Question 2: what is lacking about this buildpack and are its forks trying to solve the same or different problems? To answer this I reviewed everyone’s commits. Everything mostly agreed up through December 2012. Puffnfresh and mwotton made tons of commits to improve logging, cleanup, and caching. After that point it diverges. Here is what everyone has been doing.

  • mwotton
    • multi-threaded compilation
    • remove a “criterion” dependency
  • RevCBH
    • clear cabal cache during compilation
    • install node.js and coffeescript for some reason
    • many variations on cabal options
  • tcrayford
    • adjust cabal caching and cleaning
    • copy buildpack files from onto s3
  • samstokes
    • include yesod, postgres, and other goodies
  • eightyeight
    • include yesod
    • upgrade cabal and ghc
    • adjust caching
  • dmjio
    • include snap
  • ameingast
    • strip symbols from installed binaries to save space
    • gitignore swp files
  • matt2224
    • make cabal install more verbose
  • egonSchiele
    • copy buildpack files from into git
  • BrianMMcClain
    • adjust buildpack to work on Cloud Foundry
  • EdgarGames
    • include postgres snaplet
  • Tener
    • include cabal-dev
    • lots of other fixes, perhaps relating to cabal-dev
  • benhirsch24
    • experimenting with parallel cabal install and happy
    • trying force-reinstalls
    • include language-c
  • jogrms
    • upgrade cabal and ghc
    • went back and forth on caching and force-reinstall
  • agocorona
    • include monadloc-pp
  • nmk
    • copy buildpack files to
    • copy them again to dropbox and host them there

OK there are patterns here.

First people are wanting to include extra software like postgres and web frameworks. My personal opinion is to not include this kind of thing in the basic buildpack. You can actually combine more than one buildpack in your deployment using ddollar/heroku-buildpack-multi and I would advise keeping separate things separate.

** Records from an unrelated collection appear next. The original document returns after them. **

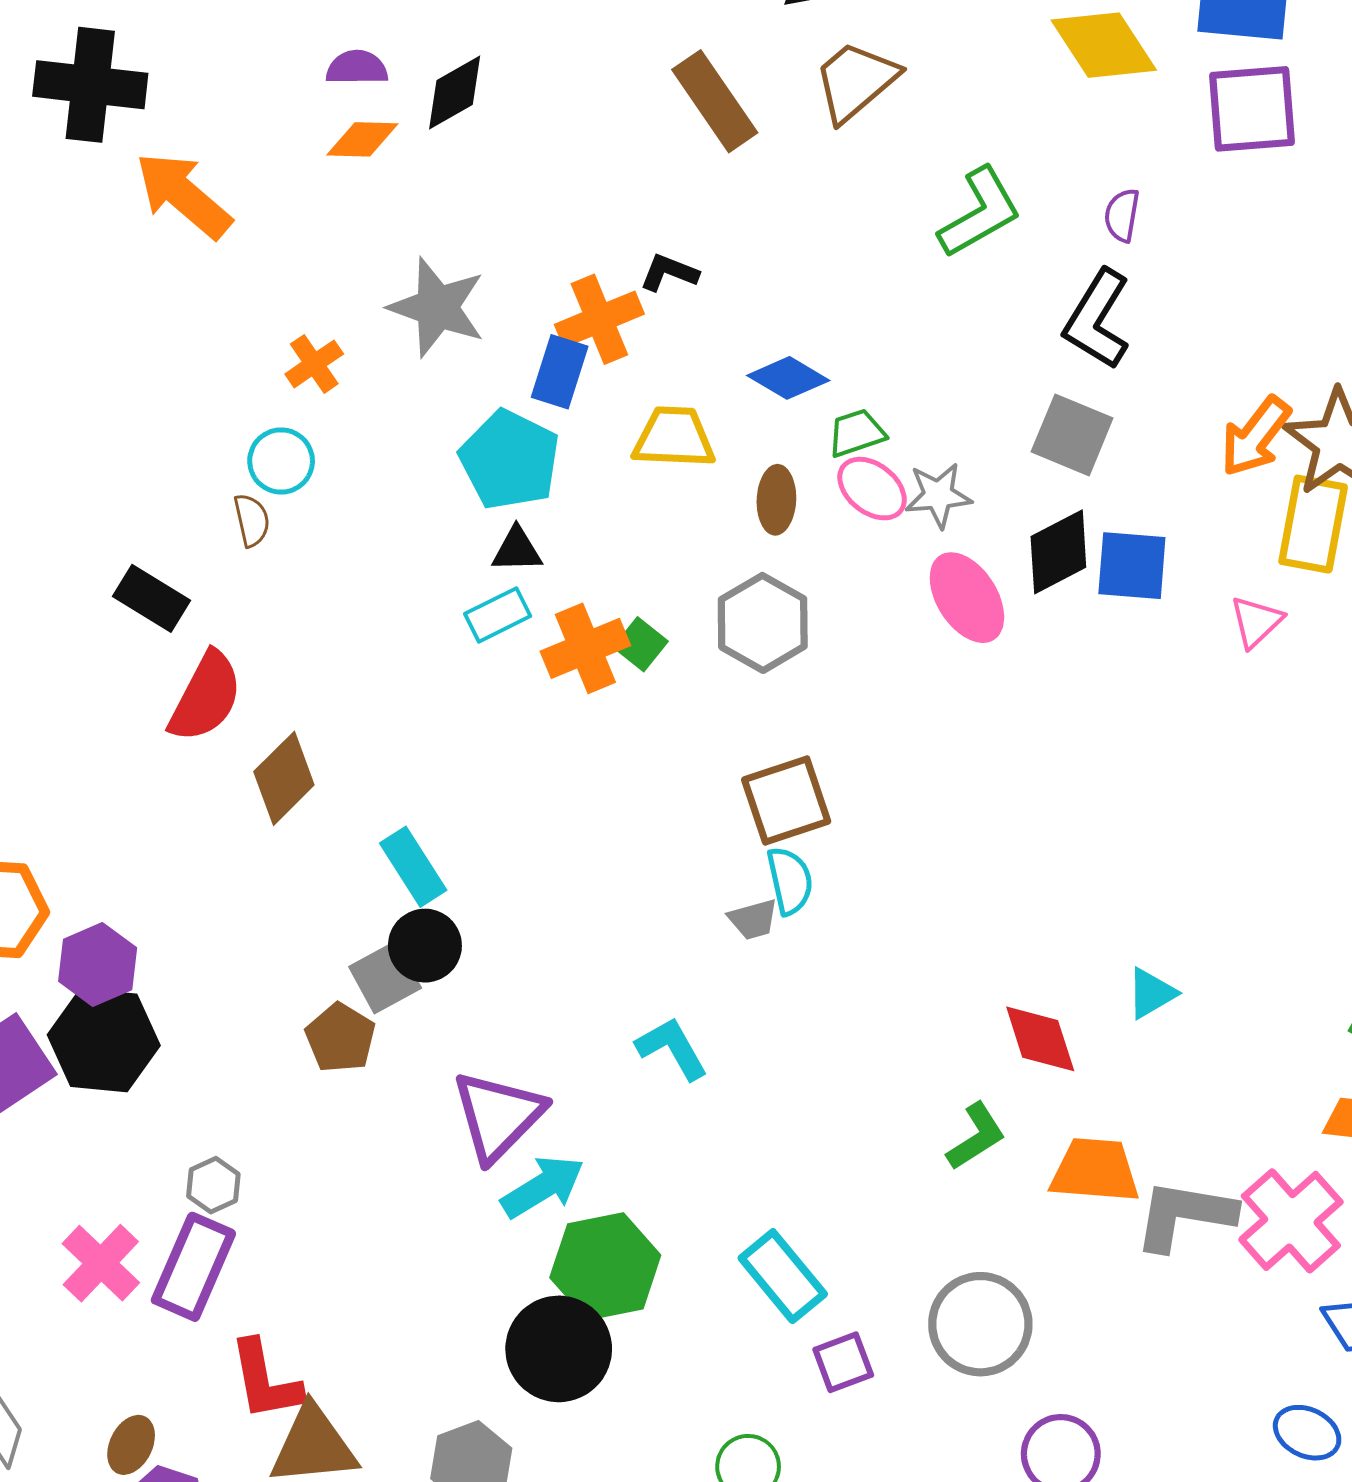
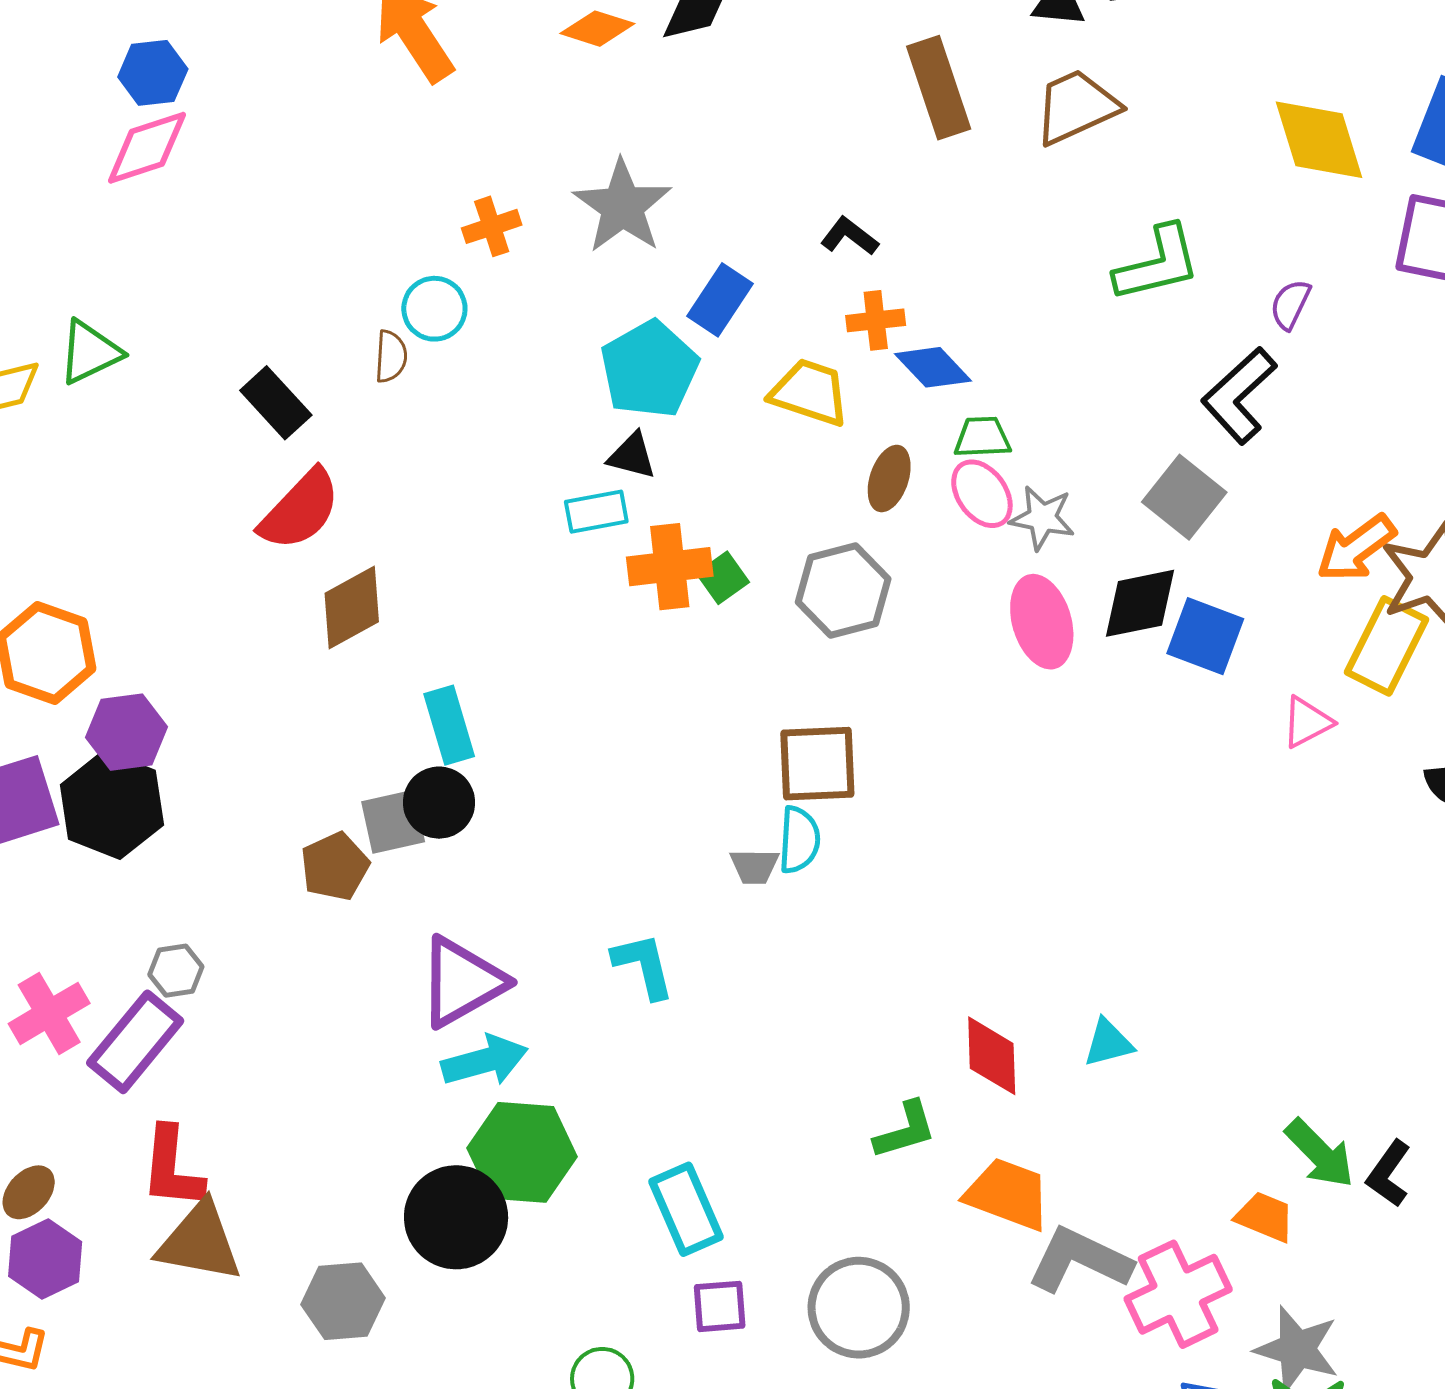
orange cross: (599, 319) -> (876, 320), moved, size x0.7

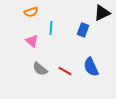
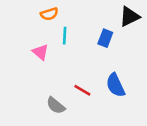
orange semicircle: (31, 12) -> (49, 14), moved
gray semicircle: (40, 69) -> (56, 106), moved

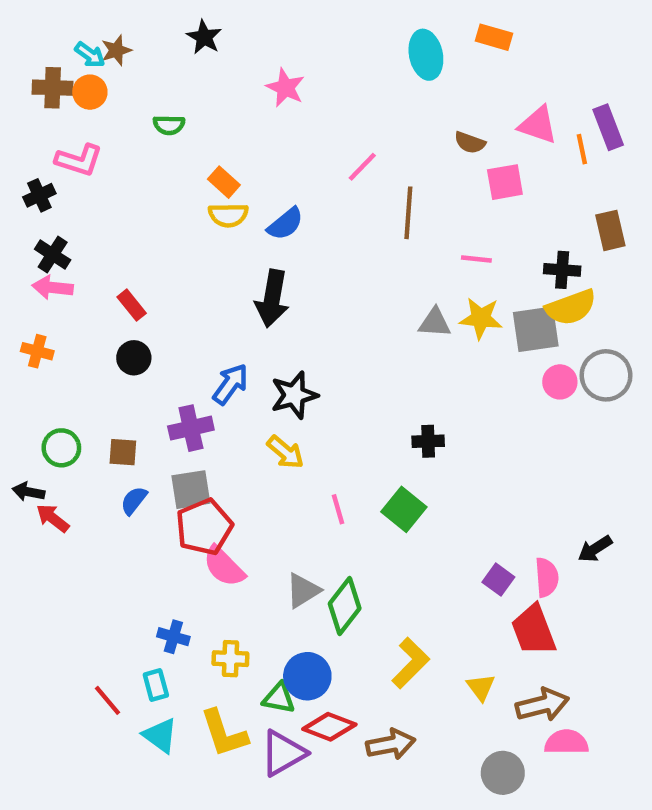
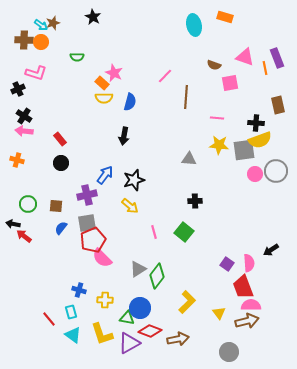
pink star: (285, 88) -> (114, 73), moved
blue semicircle: (285, 224) -> (130, 102), turned -36
black arrow: (272, 298) -> (124, 136), size x0.7
gray triangle: (435, 323) -> (189, 159), moved
pink semicircle: (566, 742) -> (251, 305), moved

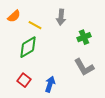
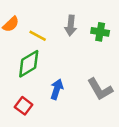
green cross: (84, 37) -> (100, 32), moved, turned 32
blue arrow: (50, 84) -> (57, 89), moved

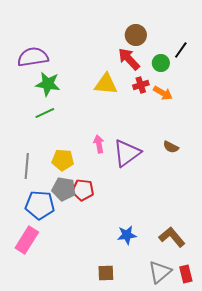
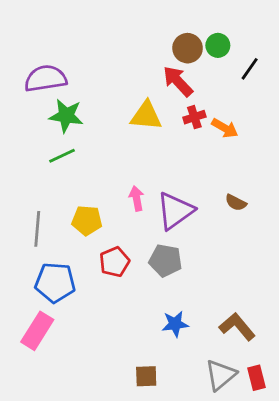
green circle: (161, 63) -> (218, 45), moved
gray pentagon: (64, 189) -> (165, 260), moved
red pentagon: (83, 190) -> (114, 262), turned -30

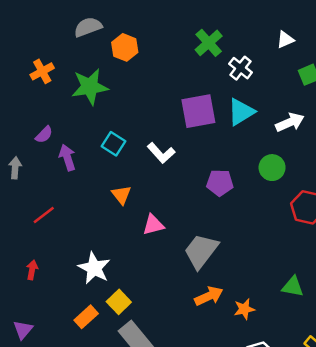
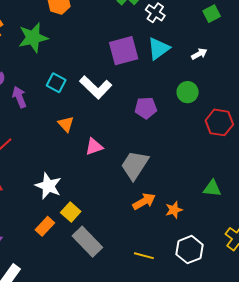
white arrow: (290, 122) -> (199, 54), size x0.7
white L-shape: (161, 153) -> (96, 87), size x1.4

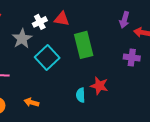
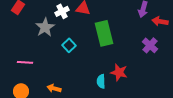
cyan square: (47, 57) -> (69, 45), size x0.6
purple cross: (132, 57) -> (150, 45), turned 35

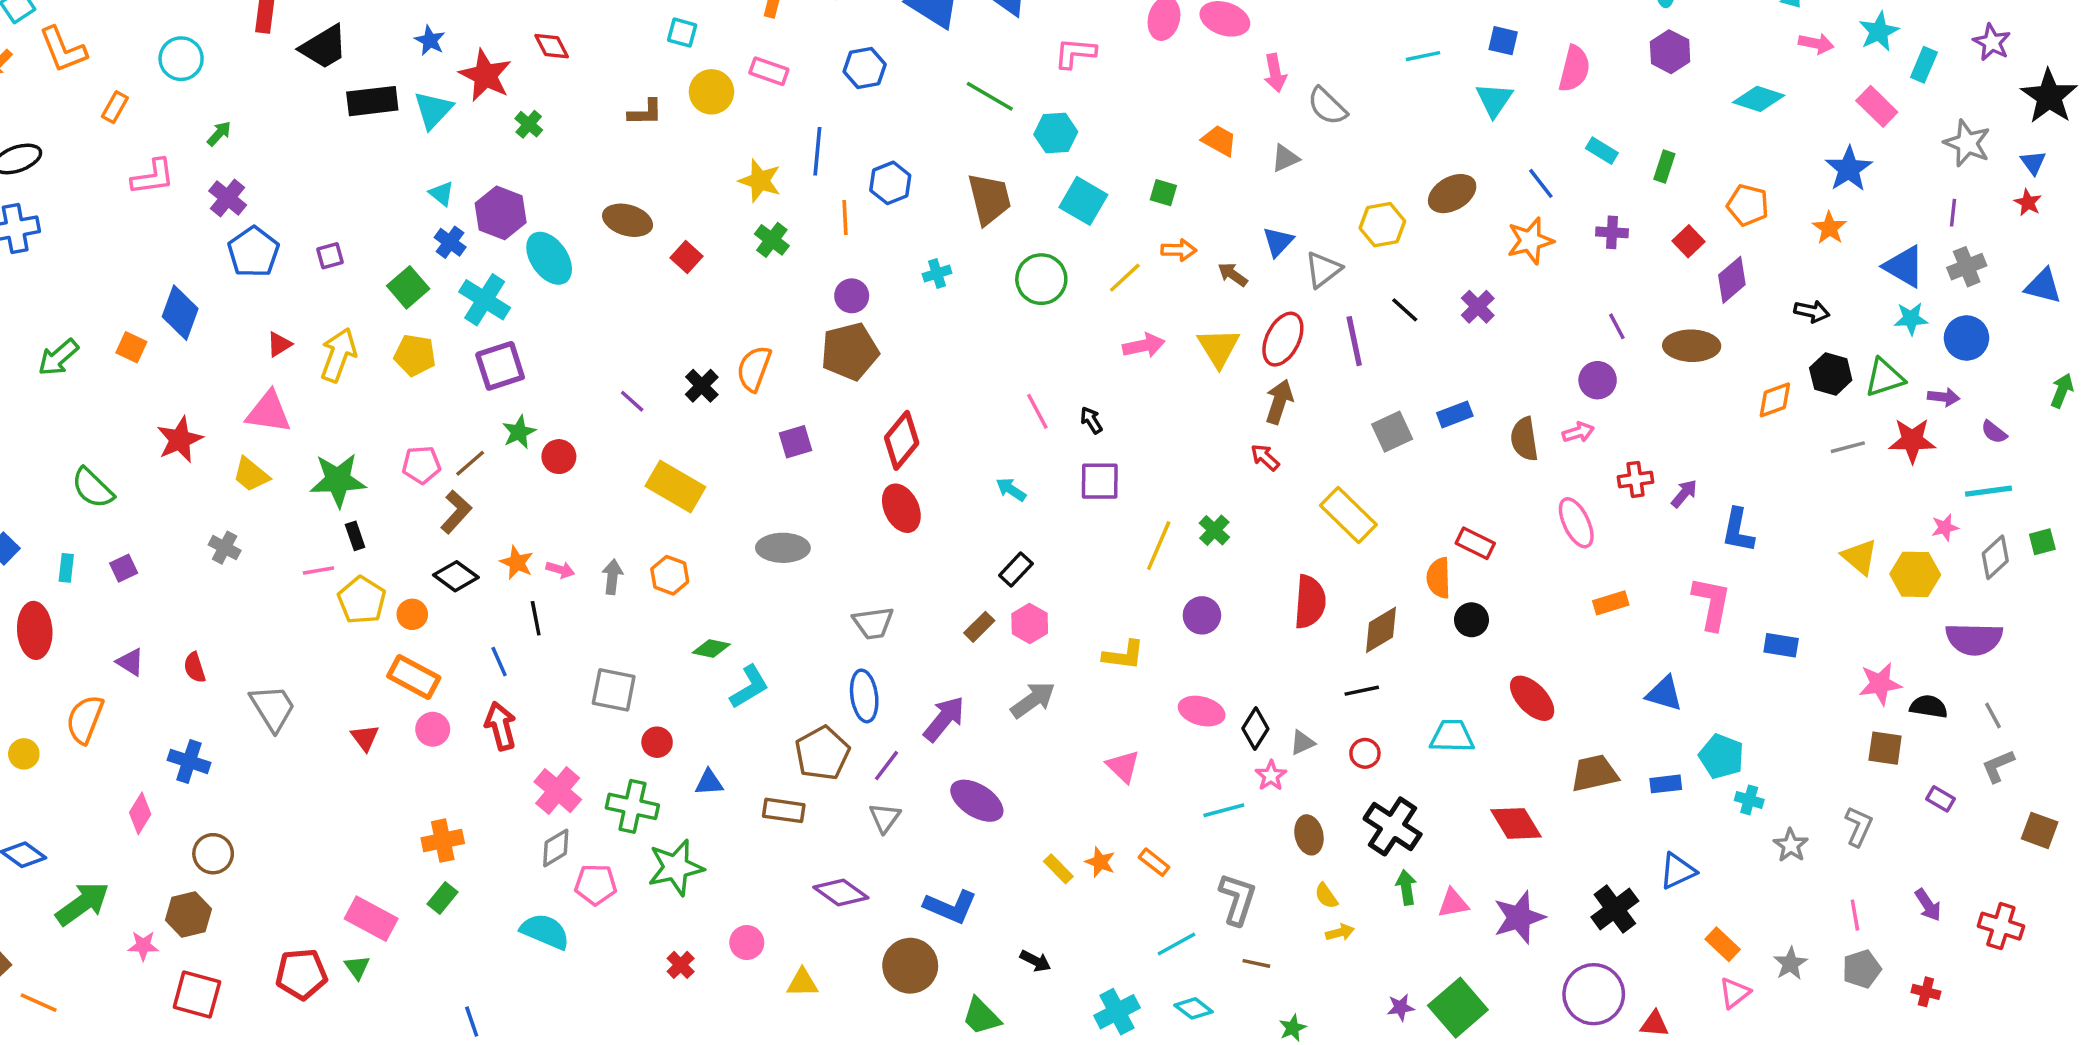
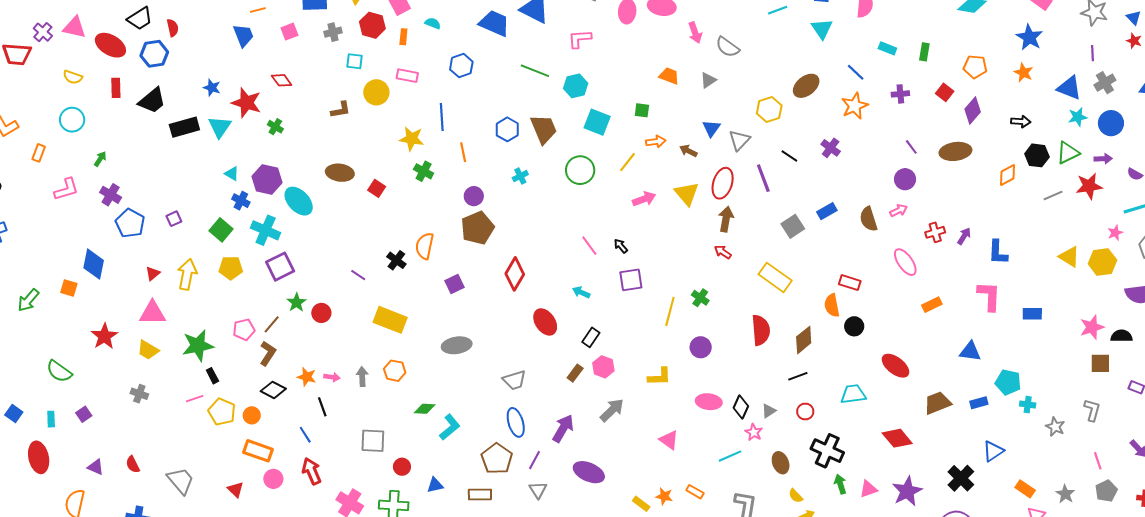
blue hexagon: (890, 183) -> (507, 129), moved
red ellipse: (901, 508) -> (545, 322), moved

Second is where to host the big GHC and Cabal binaries. Many people are hosting them in all kinds of places, from personal domains to s3 to dropbox. What is the best practice here? I wonder if Heroku itself could host them?

Third is caching between deployments. This one has got to be tricky because more than one person has gone back and forth, enabling and disabling it. So for those of you who know, what is the final verdict? Is it a good idea to do caching, and what are the right settings? In this category I include the force-reinstall option that people go back and forth on too.

Fourth is cleanup and minification. This category includes deleting parts of cabal, like docs. It includes stripping symbols from binaries. There are just all kinds of commits trying to shave space off the final result. What makes this a big deal? Are there disk limits on Heroku?

Finally some of these dependencies seem to have a multi-threaded build mode, and it seems to cause problems sometimes. Should it be enabled?

I’ll email everyone involved and we can discuss and make the Haskell deployment process everything we want it to be.